The study consisted of a series of 12 individual in-depth interviews conducted with researchers in the humanities and sciences who had retired from Polish universities within the last 2 years. , . The interviews were treated and processed en bloc as a set of narratives and submitted to discourse analysis using the method of cognitive metaphor mapping. Based on this textual material only, I extracted simple and ramified metaphors and interpreted them following a nomothetic approach without any preconceived assumptions (Massey & Ehrensberger-Dow, 2017; Csatár, 2014). Interviewed scholars tended to consider their retirement from university as a colossal personal loss, often described in terms such as banishment, amputation, and orphancy. The majority of the interviewees felt outcast from their familiar identity-shaping information ecosystem. The scale of experienced loss seems to set off a regular process of mourning with its typical stages of rebellion, anger, resignment, and so forth. Based on key assumptions of information ecology, as theorized inter alia by Fidel, Nardi and O’Day (Fidel, 2012; Nardi & O’Day, 2000) and research findings on information behavior of seniors (Williamson, 2005; Kim et al. 2016), combined with the conceptual framework of information horizons by Diane H. Sonnenwald (2005), information mourning could be defined as morbidly prolonged, harmful disturbance of individual information space caused by a loss of physical and immaterial connections with a larger community. Caught in the spiral of grief, the individual does not have enough agency left to recover without aid. It appears, however, that the affective heaviness of being cut off from the university information ecosystem might by relieved, and coping mechanism enhanced, by putting in place some simple practical remedies. The aim of these remedies should be to restore the sense of belonging and rebuild broken attachments with the academic community and, hence, accelerate readaptation. I will describe these remedies in the paper.
References
- Csatár, P. (2014). Data structure in cognitive metaphor research. Peter Lang Edition.

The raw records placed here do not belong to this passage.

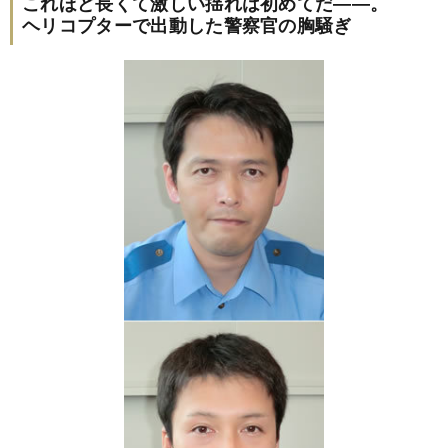
これほど長くて激しい揺れは初めてだ――。
ヘリコプターで出動した警察官の胸騒ぎ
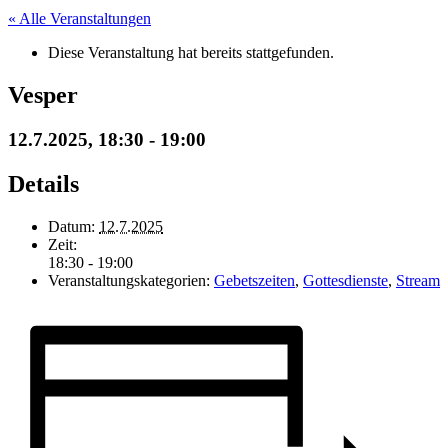
« Alle Veranstaltungen
Diese Veranstaltung hat bereits stattgefunden.
Vesper
12.7.2025, 18:30
-
19:00
Details
Datum:
12.7.2025
Zeit:
18:30 - 19:00
Veranstaltungskategorien:
Gebetszeiten
,
Gottesdienste
,
Stream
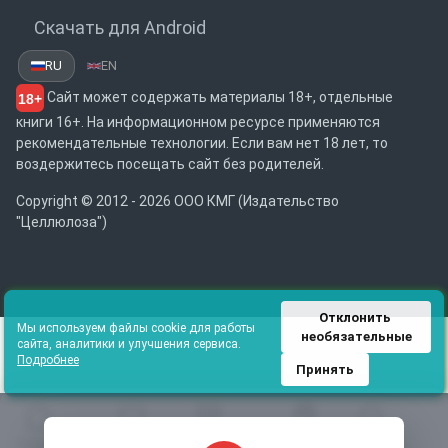
Скачать для Android
RU
EN
Сайт может содержать материалы 18+, отдельные
18+
книги 16+. На информационном ресурсе применяются
рекомендательные технологии. Если вам нет 18 лет, то
воздержитесь посещать сайт без родителей.
Copyright © 2012 - 2026 ООО КМГ (Издательство
"Целлюлоза")
Отклонить 
Мы используем файлы cookie для работы
необязательные
сайта, аналитики и улучшения сервиса.
Подробнее
Принять
Главная
Избранное
Каталог
Библиотека
Поиск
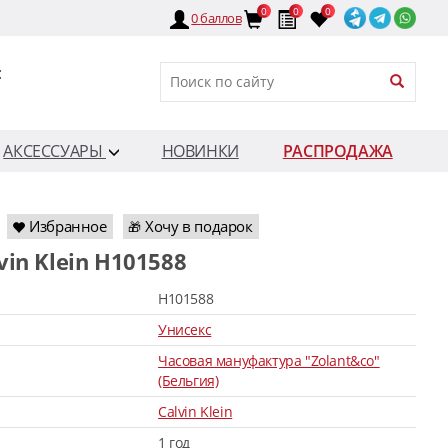
0
0
0
0
баллов
:
АКСЕССУАРЫ
НОВИНКИ
РАСПРОДАЖА
Избранное
Хочу в подарок
🎁
lvin Klein H101588
H101588
Унисекс
Часовая мануфактура "Zolant&co"
(Бельгия)
Calvin Klein
1 год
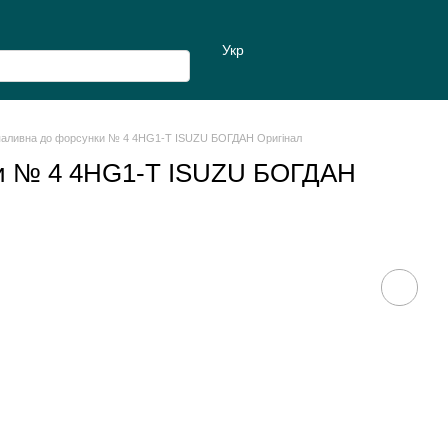
Укр
паливна до форсунки № 4 4НG1-T ISUZU БОГДАН Оригінал
ки № 4 4НG1-T ISUZU БОГДАН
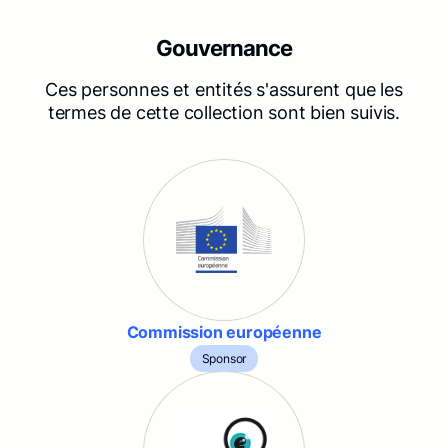
Gouvernance
Ces personnes et entités s'assurent que les
termes de cette collection sont bien suivis.
Commission européenne
Sponsor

- Fidel, R. (2012). Human information interaction: An ecological approach to information behavior. Mit Press.
- Israeli, T. (2020). Losing information is like losing an arm: employee reactions to data loss. Behaviour & Information Technology, 39(12), 1297–1307.
- Kim, M. J., et al. (2016). Seniors’ loyalty to social network sites: Effects of social capital and attachment. International Journal of Information Management, 36(6), 1020–1032.
- Massey, G., & Ehrensberger-Dow, M. (2017). Translating conceptual metaphor: The processes of managing interlingual asymmetry. Research in Language, 15(2), 173–189.
- Nardi, B. A., & O’Day, V. (2000). Information ecologies: Using technology with heart. Mit Press.
- Sonnenwald, H. (2005). Information Horizons. In K. Fisher, S. Erdelez, L. McKechnie (Eds.), Theories of Information Behavior (pp.191–197). Information Today.
- Williamson, C. (2005). Ecological theory of human information behavior. In L. McKechnie (Ed.), Theories of information behavior: A researcher’s guide. (pp. 128–132). Information Today.